• [What you have to do]
Please set down the data word for word; images do not go in the copy.
__________
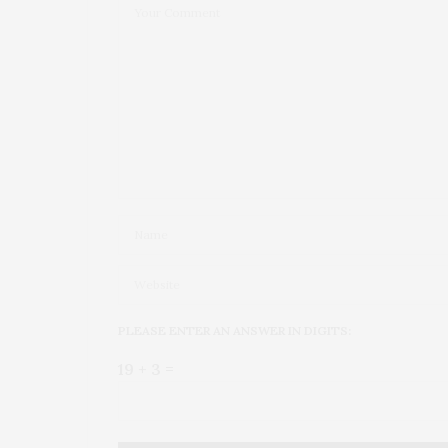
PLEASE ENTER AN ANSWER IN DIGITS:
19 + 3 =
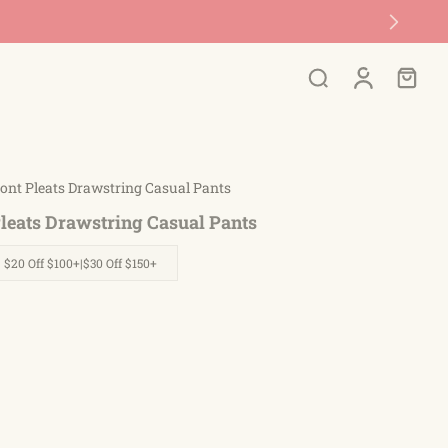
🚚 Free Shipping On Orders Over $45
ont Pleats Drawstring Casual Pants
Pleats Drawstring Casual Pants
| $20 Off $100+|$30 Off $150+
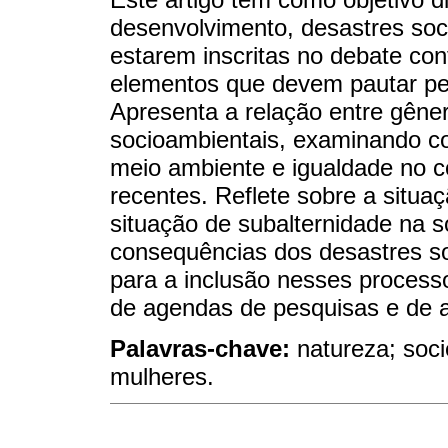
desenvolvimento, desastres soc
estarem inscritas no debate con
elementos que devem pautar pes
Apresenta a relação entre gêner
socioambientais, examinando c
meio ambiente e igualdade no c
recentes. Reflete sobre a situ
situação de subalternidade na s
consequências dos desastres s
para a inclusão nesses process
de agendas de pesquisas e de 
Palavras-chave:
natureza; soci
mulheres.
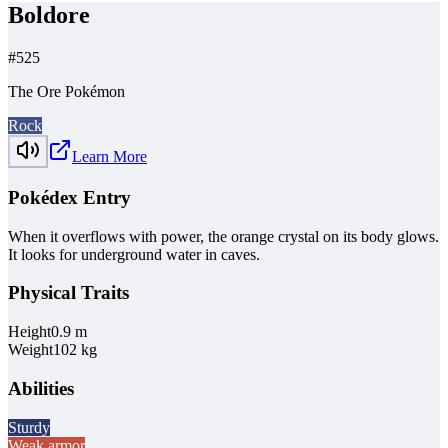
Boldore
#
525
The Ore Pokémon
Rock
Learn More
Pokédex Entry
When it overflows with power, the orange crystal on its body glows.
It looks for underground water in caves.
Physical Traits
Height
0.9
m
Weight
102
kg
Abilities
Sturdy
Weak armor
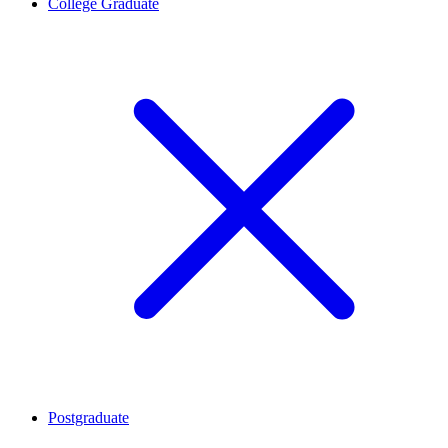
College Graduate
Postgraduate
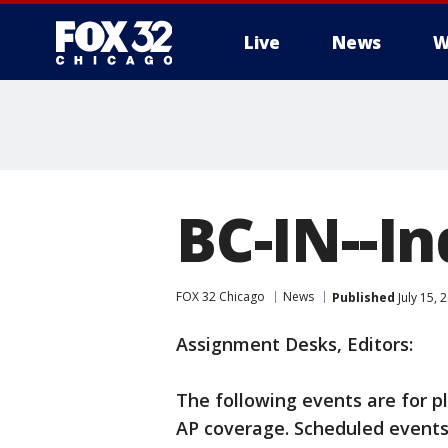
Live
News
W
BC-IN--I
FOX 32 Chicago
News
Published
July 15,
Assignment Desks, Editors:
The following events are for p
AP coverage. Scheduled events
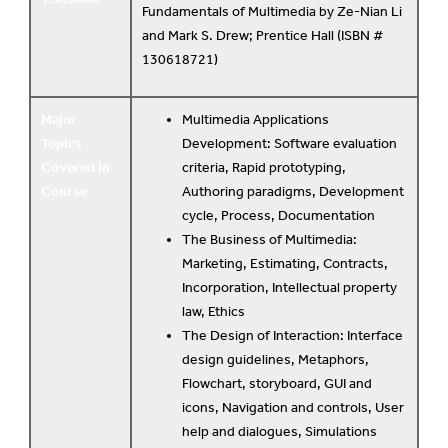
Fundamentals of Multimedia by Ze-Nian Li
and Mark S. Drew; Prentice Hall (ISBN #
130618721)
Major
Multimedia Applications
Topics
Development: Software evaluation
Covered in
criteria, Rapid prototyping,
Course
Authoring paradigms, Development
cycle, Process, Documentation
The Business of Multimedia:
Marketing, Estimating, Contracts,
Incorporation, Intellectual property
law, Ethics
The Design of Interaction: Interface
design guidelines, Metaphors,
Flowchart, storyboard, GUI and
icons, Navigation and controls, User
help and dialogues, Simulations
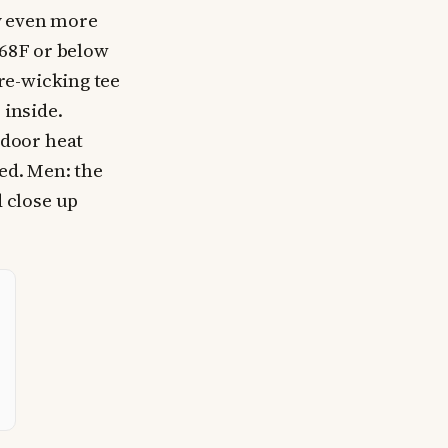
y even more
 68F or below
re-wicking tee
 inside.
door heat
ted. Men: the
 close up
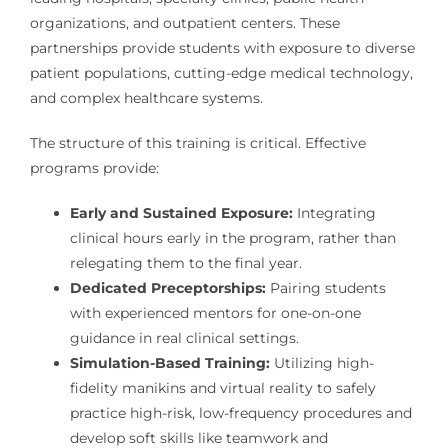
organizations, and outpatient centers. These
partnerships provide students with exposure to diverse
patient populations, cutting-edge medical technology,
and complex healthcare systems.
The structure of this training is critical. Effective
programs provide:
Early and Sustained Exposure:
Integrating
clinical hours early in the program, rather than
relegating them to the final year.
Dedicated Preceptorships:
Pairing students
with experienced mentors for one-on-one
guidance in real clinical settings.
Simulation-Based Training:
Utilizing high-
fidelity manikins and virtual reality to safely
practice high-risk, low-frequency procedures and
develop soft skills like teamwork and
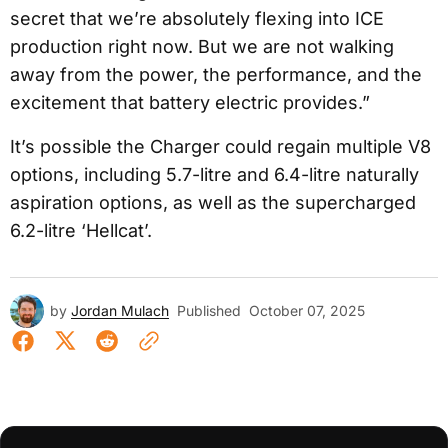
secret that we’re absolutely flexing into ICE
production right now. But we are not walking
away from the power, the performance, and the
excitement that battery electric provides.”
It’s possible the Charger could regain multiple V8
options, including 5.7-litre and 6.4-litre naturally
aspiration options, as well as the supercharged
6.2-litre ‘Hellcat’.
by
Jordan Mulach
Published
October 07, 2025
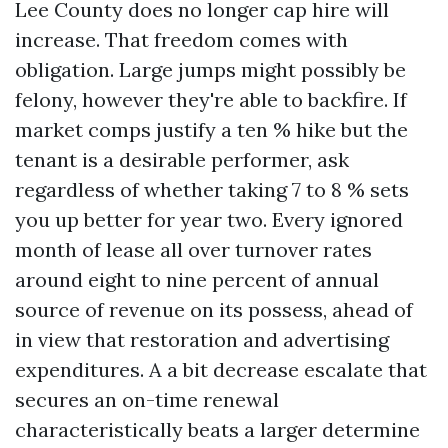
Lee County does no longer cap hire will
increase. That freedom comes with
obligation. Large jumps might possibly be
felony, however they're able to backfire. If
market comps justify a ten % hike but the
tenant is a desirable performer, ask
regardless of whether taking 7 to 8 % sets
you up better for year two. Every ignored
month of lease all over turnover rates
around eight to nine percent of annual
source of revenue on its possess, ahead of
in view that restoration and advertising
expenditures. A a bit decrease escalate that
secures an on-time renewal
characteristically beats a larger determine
__________
• [Exercise output]
PLEASE ENTER AN ANSWER IN DIGITS:
19 + 3 =
🚚 Free Shipping On Orders Over $45
ont Pleats Drawstring Casual Pants
Pleats Drawstring Casual Pants
| $20 Off $100+|$30 Off $150+
desenvolvimento, desastres soc
estarem inscritas no debate con
elementos que devem pautar pes
Apresenta a relação entre gêner
socioambientais, examinando c
meio ambiente e igualdade no c
recentes. Reflete sobre a situ
situação de subalternidade na s
consequências dos desastres s
para a inclusão nesses process
de agendas de pesquisas e de 
Palavras-chave:
natureza; soci
mulheres.
Boldore
#
525
The Ore Pokémon
Rock
Learn More
Pokédex Entry
When it overflows with power, the orange crystal on its body glows.
It looks for underground water in caves.
Physical Traits
Height
0.9
m
Weight
102
kg
Abilities
Sturdy
Weak armor
College Graduate
Postgraduate
Live
News
W
BC-IN--I
FOX 32 Chicago
News
Published
July 15,
Assignment Desks, Editors:
The following events are for p
AP coverage. Scheduled events
Fundamentals of Multimedia by Ze-Nian Li
and Mark S. Drew; Prentice Hall (ISBN #
130618721)
Major
Multimedia Applications
Topics
Development: Software evaluation
Covered in
criteria, Rapid prototyping,
Course
Authoring paradigms, Development
cycle, Process, Documentation
The Business of Multimedia:
Marketing, Estimating, Contracts,
Incorporation, Intellectual property
law, Ethics
The Design of Interaction: Interface
design guidelines, Metaphors,
Flowchart, storyboard, GUI and
icons, Navigation and controls, User
help and dialogues, Simulations
y even more
 68F or below
re-wicking tee
 inside.
door heat
ted. Men: the
 close up
organizations, and outpatient centers. These
partnerships provide students with exposure to diverse
patient populations, cutting-edge medical technology,
and complex healthcare systems.
The structure of this training is critical. Effective
programs provide:
Early and Sustained Exposure:
Integrating
clinical hours early in the program, rather than
relegating them to the final year.
Dedicated Preceptorships:
Pairing students
with experienced mentors for one-on-one
guidance in real clinical settings.
Simulation-Based Training:
Utilizing high-
fidelity manikins and virtual reality to safely
practice high-risk, low-frequency procedures and
develop soft skills like teamwork and
secret that we’re absolutely flexing into ICE
production right now. But we are not walking
away from the power, the performance, and the
excitement that battery electric provides.”
It’s possible the Charger could regain multiple V8
options, including 5.7-litre and 6.4-litre naturally
aspiration options, as well as the supercharged
6.2-litre ‘Hellcat’.
by
Jordan Mulach
Published
October 07, 2025
Lee County does no longer cap hire will
increase. That freedom comes with
obligation. Large jumps might possibly be
felony, however they're able to backfire. If
market comps justify a ten % hike but the
tenant is a desirable performer, ask
regardless of whether taking 7 to 8 % sets
you up better for year two. Every ignored
month of lease all over turnover rates
around eight to nine percent of annual
source of revenue on its possess, ahead of
in view that restoration and advertising
expenditures. A a bit decrease escalate that
secures an on-time renewal
characteristically beats a larger determine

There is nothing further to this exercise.